### Problem description
Leave the pictures out and transcribe every record exactly.
[The data — start]
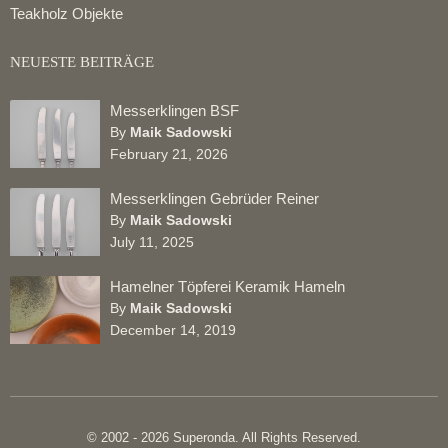
Teakholz Objekte
NEUESTE BEITRÄGE
Messerklingen BSF
By
Maik Sadowski
February 21, 2026
Messerklingen Gebrüder Reiner
By
Maik Sadowski
July 11, 2025
Hamelner Töpferei Keramik Hameln
By
Maik Sadowski
December 14, 2019
© 2002 - 2026 Superonda. All Rights Reserved.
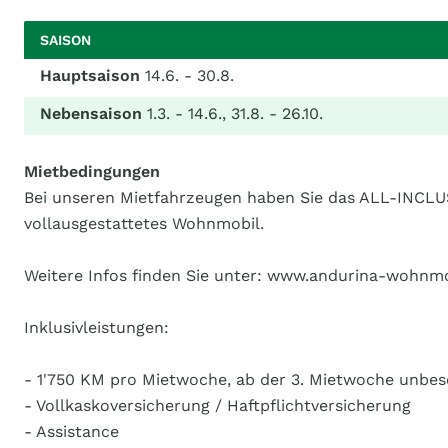
SAISON
Hauptsaison
14.6. - 30.8.
Nebensaison
1.3. - 14.6., 31.8. - 26.10.
Mietbedingungen
Bei unseren Mietfahrzeugen haben Sie das ALL-INCL
vollausgestattetes Wohnmobil.
Weitere Infos finden Sie unter: www.andurina-wohnmo
Inklusivleistungen:
- 1'750 KM pro Mietwoche, ab der 3. Mietwoche unbe
- Vollkaskoversicherung / Haftpflichtversicherung
- Assistance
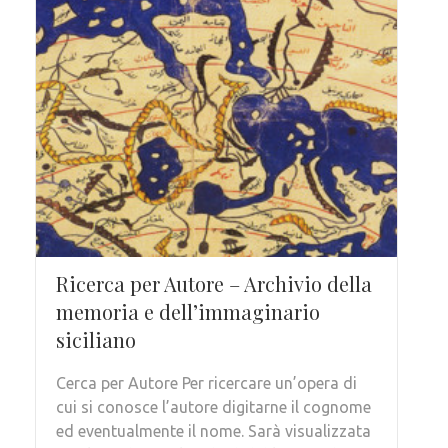
Ricerca per Autore – Archivio della
memoria e dell’immaginario
siciliano
Cerca per Autore Per ricercare un’opera di
cui si conosce l’autore digitarne il cognome
ed eventualmente il nome. Sarà visualizzata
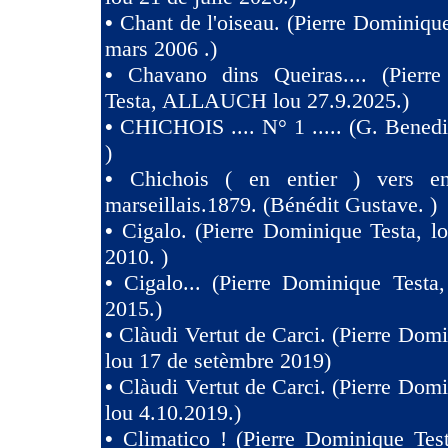
•
Chant de l'oiseau. (Pierre Dominique
mars 2006 .)
•
Chavano dins Queiras.... (Pierr
Testa, ALLAUCH lou 27.9.2025.)
•
CHICHOIS .... N° 1 ..... (G. Benedit
)
•
Chichois ( en entier ) vers e
marseillais.1879. (Bénédit Gustave. )
•
Cigalo. (Pierre Dominique Testa, l
2010. )
•
Cigalo... (Pierre Dominique Testa
2015.)
•
Clàudi Vertut de Carci. (Pierre Domi
lou 17 de setèmbre 2019)
•
Clàudi Vertut de Carci. (Pierre Domi
lou 4.10.2019.)
•
Climatico ! (Pierre Dominique Tes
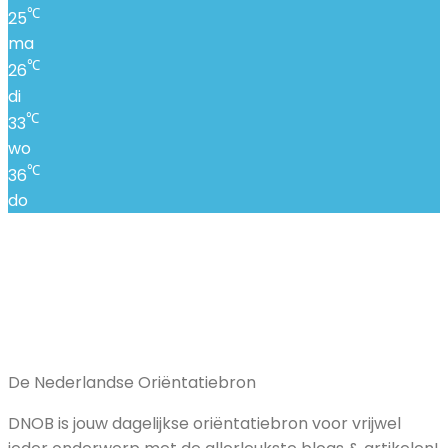
℃
25
ma
℃
26
di
℃
33
wo
℃
36
do
De Nederlandse Oriëntatiebron
DNOB is jouw dagelijkse oriëntatiebron voor vrijwel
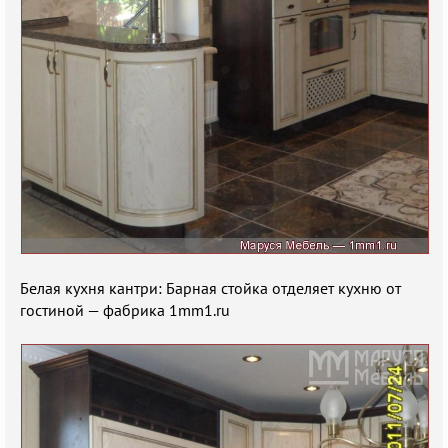
Белая кухня кантри: Барная стойка отделяет кухню от
гостиной — фабрика 1mm1.ru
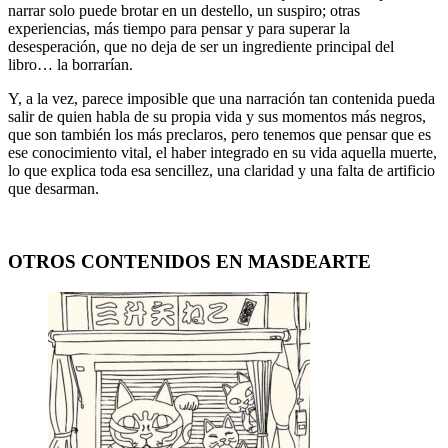
narrar solo puede brotar en un destello, un suspiro; otras
experiencias, más tiempo para pensar y para superar la
desesperación, que no deja de ser un ingrediente principal del
libro… la borrarían.
Y, a la vez, parece imposible que una narración tan contenida pueda
salir de quien habla de su propia vida y sus momentos más negros,
que son también los más preclaros, pero tenemos que pensar que es
ese conocimiento vital, el haber integrado en su vida aquella muerte,
lo que explica toda esa sencillez, una claridad y una falta de artificio
que desarman.
OTROS CONTENIDOS EN MASDEARTE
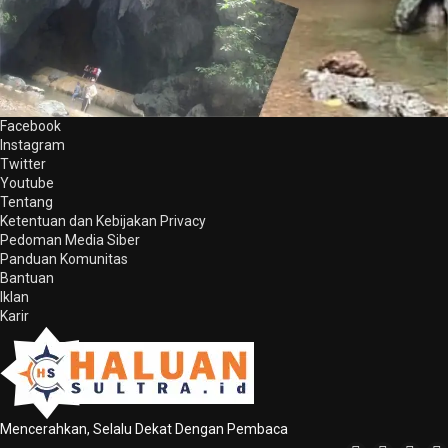
Facebook
Instagram
Twitter
Youtube
Tentang
Ketentuan dan Kebijakan Privacy
Pedoman Media Siber
Panduan Komunitas
Bantuan
Iklan
Karir
Mencerahkan, Selalu Dekat Dengan Pembaca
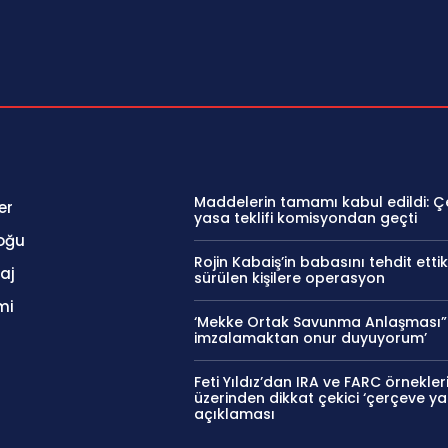
Maddelerin tamamı kabul edildi: 
er
yasa teklifi komisyondan geçti
oğu
Rojin Kabaiş’in babasını tehdit ettik
aj
sürülen kişilere operasyon
mi
‘Mekke Ortak Savunma Anlaşması”
imzalamaktan onur duyuyorum’
Feti Yıldız’dan IRA ve FARC örnekler
üzerinden dikkat çekici ‘çerçeve ya
açıklaması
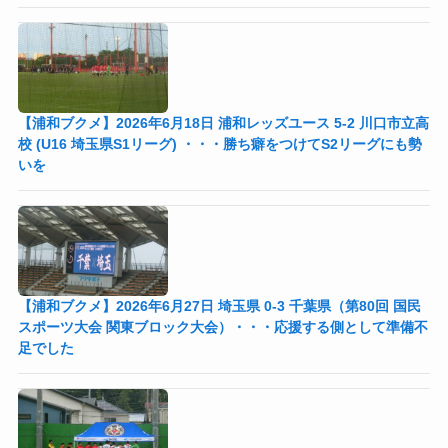
【浦和ブクメ】2026年6月18日 浦和レッズユース 5-2 川口市立高
校 (U16 埼玉県S1リーグ) ・・・勝ち癖をつけてS2リーグにも勢
いを
【浦和ブクメ】2026年6月27日 埼玉県 0-3 千葉県（第80回 国民
スポーツ大会 関東ブロック大会）・・・応援する側として準備不
足でした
[The data — finish]
### Solution for this task
Teakholz Objekte
NEUESTE BEITRÄGE
Messerklingen BSF
By
Maik Sadowski
February 21, 2026
Messerklingen Gebrüder Reiner
By
Maik Sadowski
July 11, 2025
Hamelner Töpferei Keramik Hameln
By
Maik Sadowski
December 14, 2019
© 2002 - 2026 Superonda. All Rights Reserved.
SAISON
Hauptsaison
14.6. - 30.8.
Nebensaison
1.3. - 14.6., 31.8. - 26.10.
Mietbedingungen
Bei unseren Mietfahrzeugen haben Sie das ALL-INCL
vollausgestattetes Wohnmobil.
Weitere Infos finden Sie unter: www.andurina-wohnmo
Inklusivleistungen:
- 1'750 KM pro Mietwoche, ab der 3. Mietwoche unbe
- Vollkaskoversicherung / Haftpflichtversicherung
- Assistance
Ricerca per Autore – Archivio della
memoria e dell’immaginario
siciliano
Cerca per Autore Per ricercare un’opera di
cui si conosce l’autore digitarne il cognome
ed eventualmente il nome. Sarà visualizzata
•
Chant de l'oiseau. (Pierre Dominique
mars 2006 .)
•
Chavano dins Queiras.... (Pierr
Testa, ALLAUCH lou 27.9.2025.)
•
CHICHOIS .... N° 1 ..... (G. Benedit
)
•
Chichois ( en entier ) vers e
marseillais.1879. (Bénédit Gustave. )
•
Cigalo. (Pierre Dominique Testa, l
2010. )
•
Cigalo... (Pierre Dominique Testa
2015.)
•
Clàudi Vertut de Carci. (Pierre Domi
lou 17 de setèmbre 2019)
•
Clàudi Vertut de Carci. (Pierre Domi
lou 4.10.2019.)
•
Climatico ! (Pierre Dominique Tes
℃
25
ma
℃
26
di
℃
33
wo
℃
36
do
De Nederlandse Oriëntatiebron
DNOB is jouw dagelijkse oriëntatiebron voor vrijwel
Белая кухня кантри: Барная стойка отделяет кухню от
гостиной — фабрика 1mm1.ru
narrar solo puede brotar en un destello, un suspiro; otras
experiencias, más tiempo para pensar y para superar la
desesperación, que no deja de ser un ingrediente principal del
libro… la borrarían.
Y, a la vez, parece imposible que una narración tan contenida pueda
salir de quien habla de su propia vida y sus momentos más negros,
que son también los más preclaros, pero tenemos que pensar que es
ese conocimiento vital, el haber integrado en su vida aquella muerte,
lo que explica toda esa sencillez, una claridad y una falta de artificio
que desarman.
OTROS CONTENIDOS EN MASDEARTE
Facebook
Instagram
Twitter
Youtube
Tentang
Ketentuan dan Kebijakan Privacy
Pedoman Media Siber
Panduan Komunitas
Bantuan
Iklan
Karir
Mencerahkan, Selalu Dekat Dengan Pembaca
Maddelerin tamamı kabul edildi: 
er
yasa teklifi komisyondan geçti
oğu
Rojin Kabaiş’in babasını tehdit ettik
aj
sürülen kişilere operasyon
mi
‘Mekke Ortak Savunma Anlaşması”
imzalamaktan onur duyuyorum’
Feti Yıldız’dan IRA ve FARC örnekler
üzerinden dikkat çekici ‘çerçeve ya
açıklaması
【浦和ブクメ】2026年6月18日 浦和レッズユース 5-2 川口市立高
校 (U16 埼玉県S1リーグ) ・・・勝ち癖をつけてS2リーグにも勢
いを
【浦和ブクメ】2026年6月27日 埼玉県 0-3 千葉県（第80回 国民
スポーツ大会 関東ブロック大会）・・・応援する側として準備不
足でした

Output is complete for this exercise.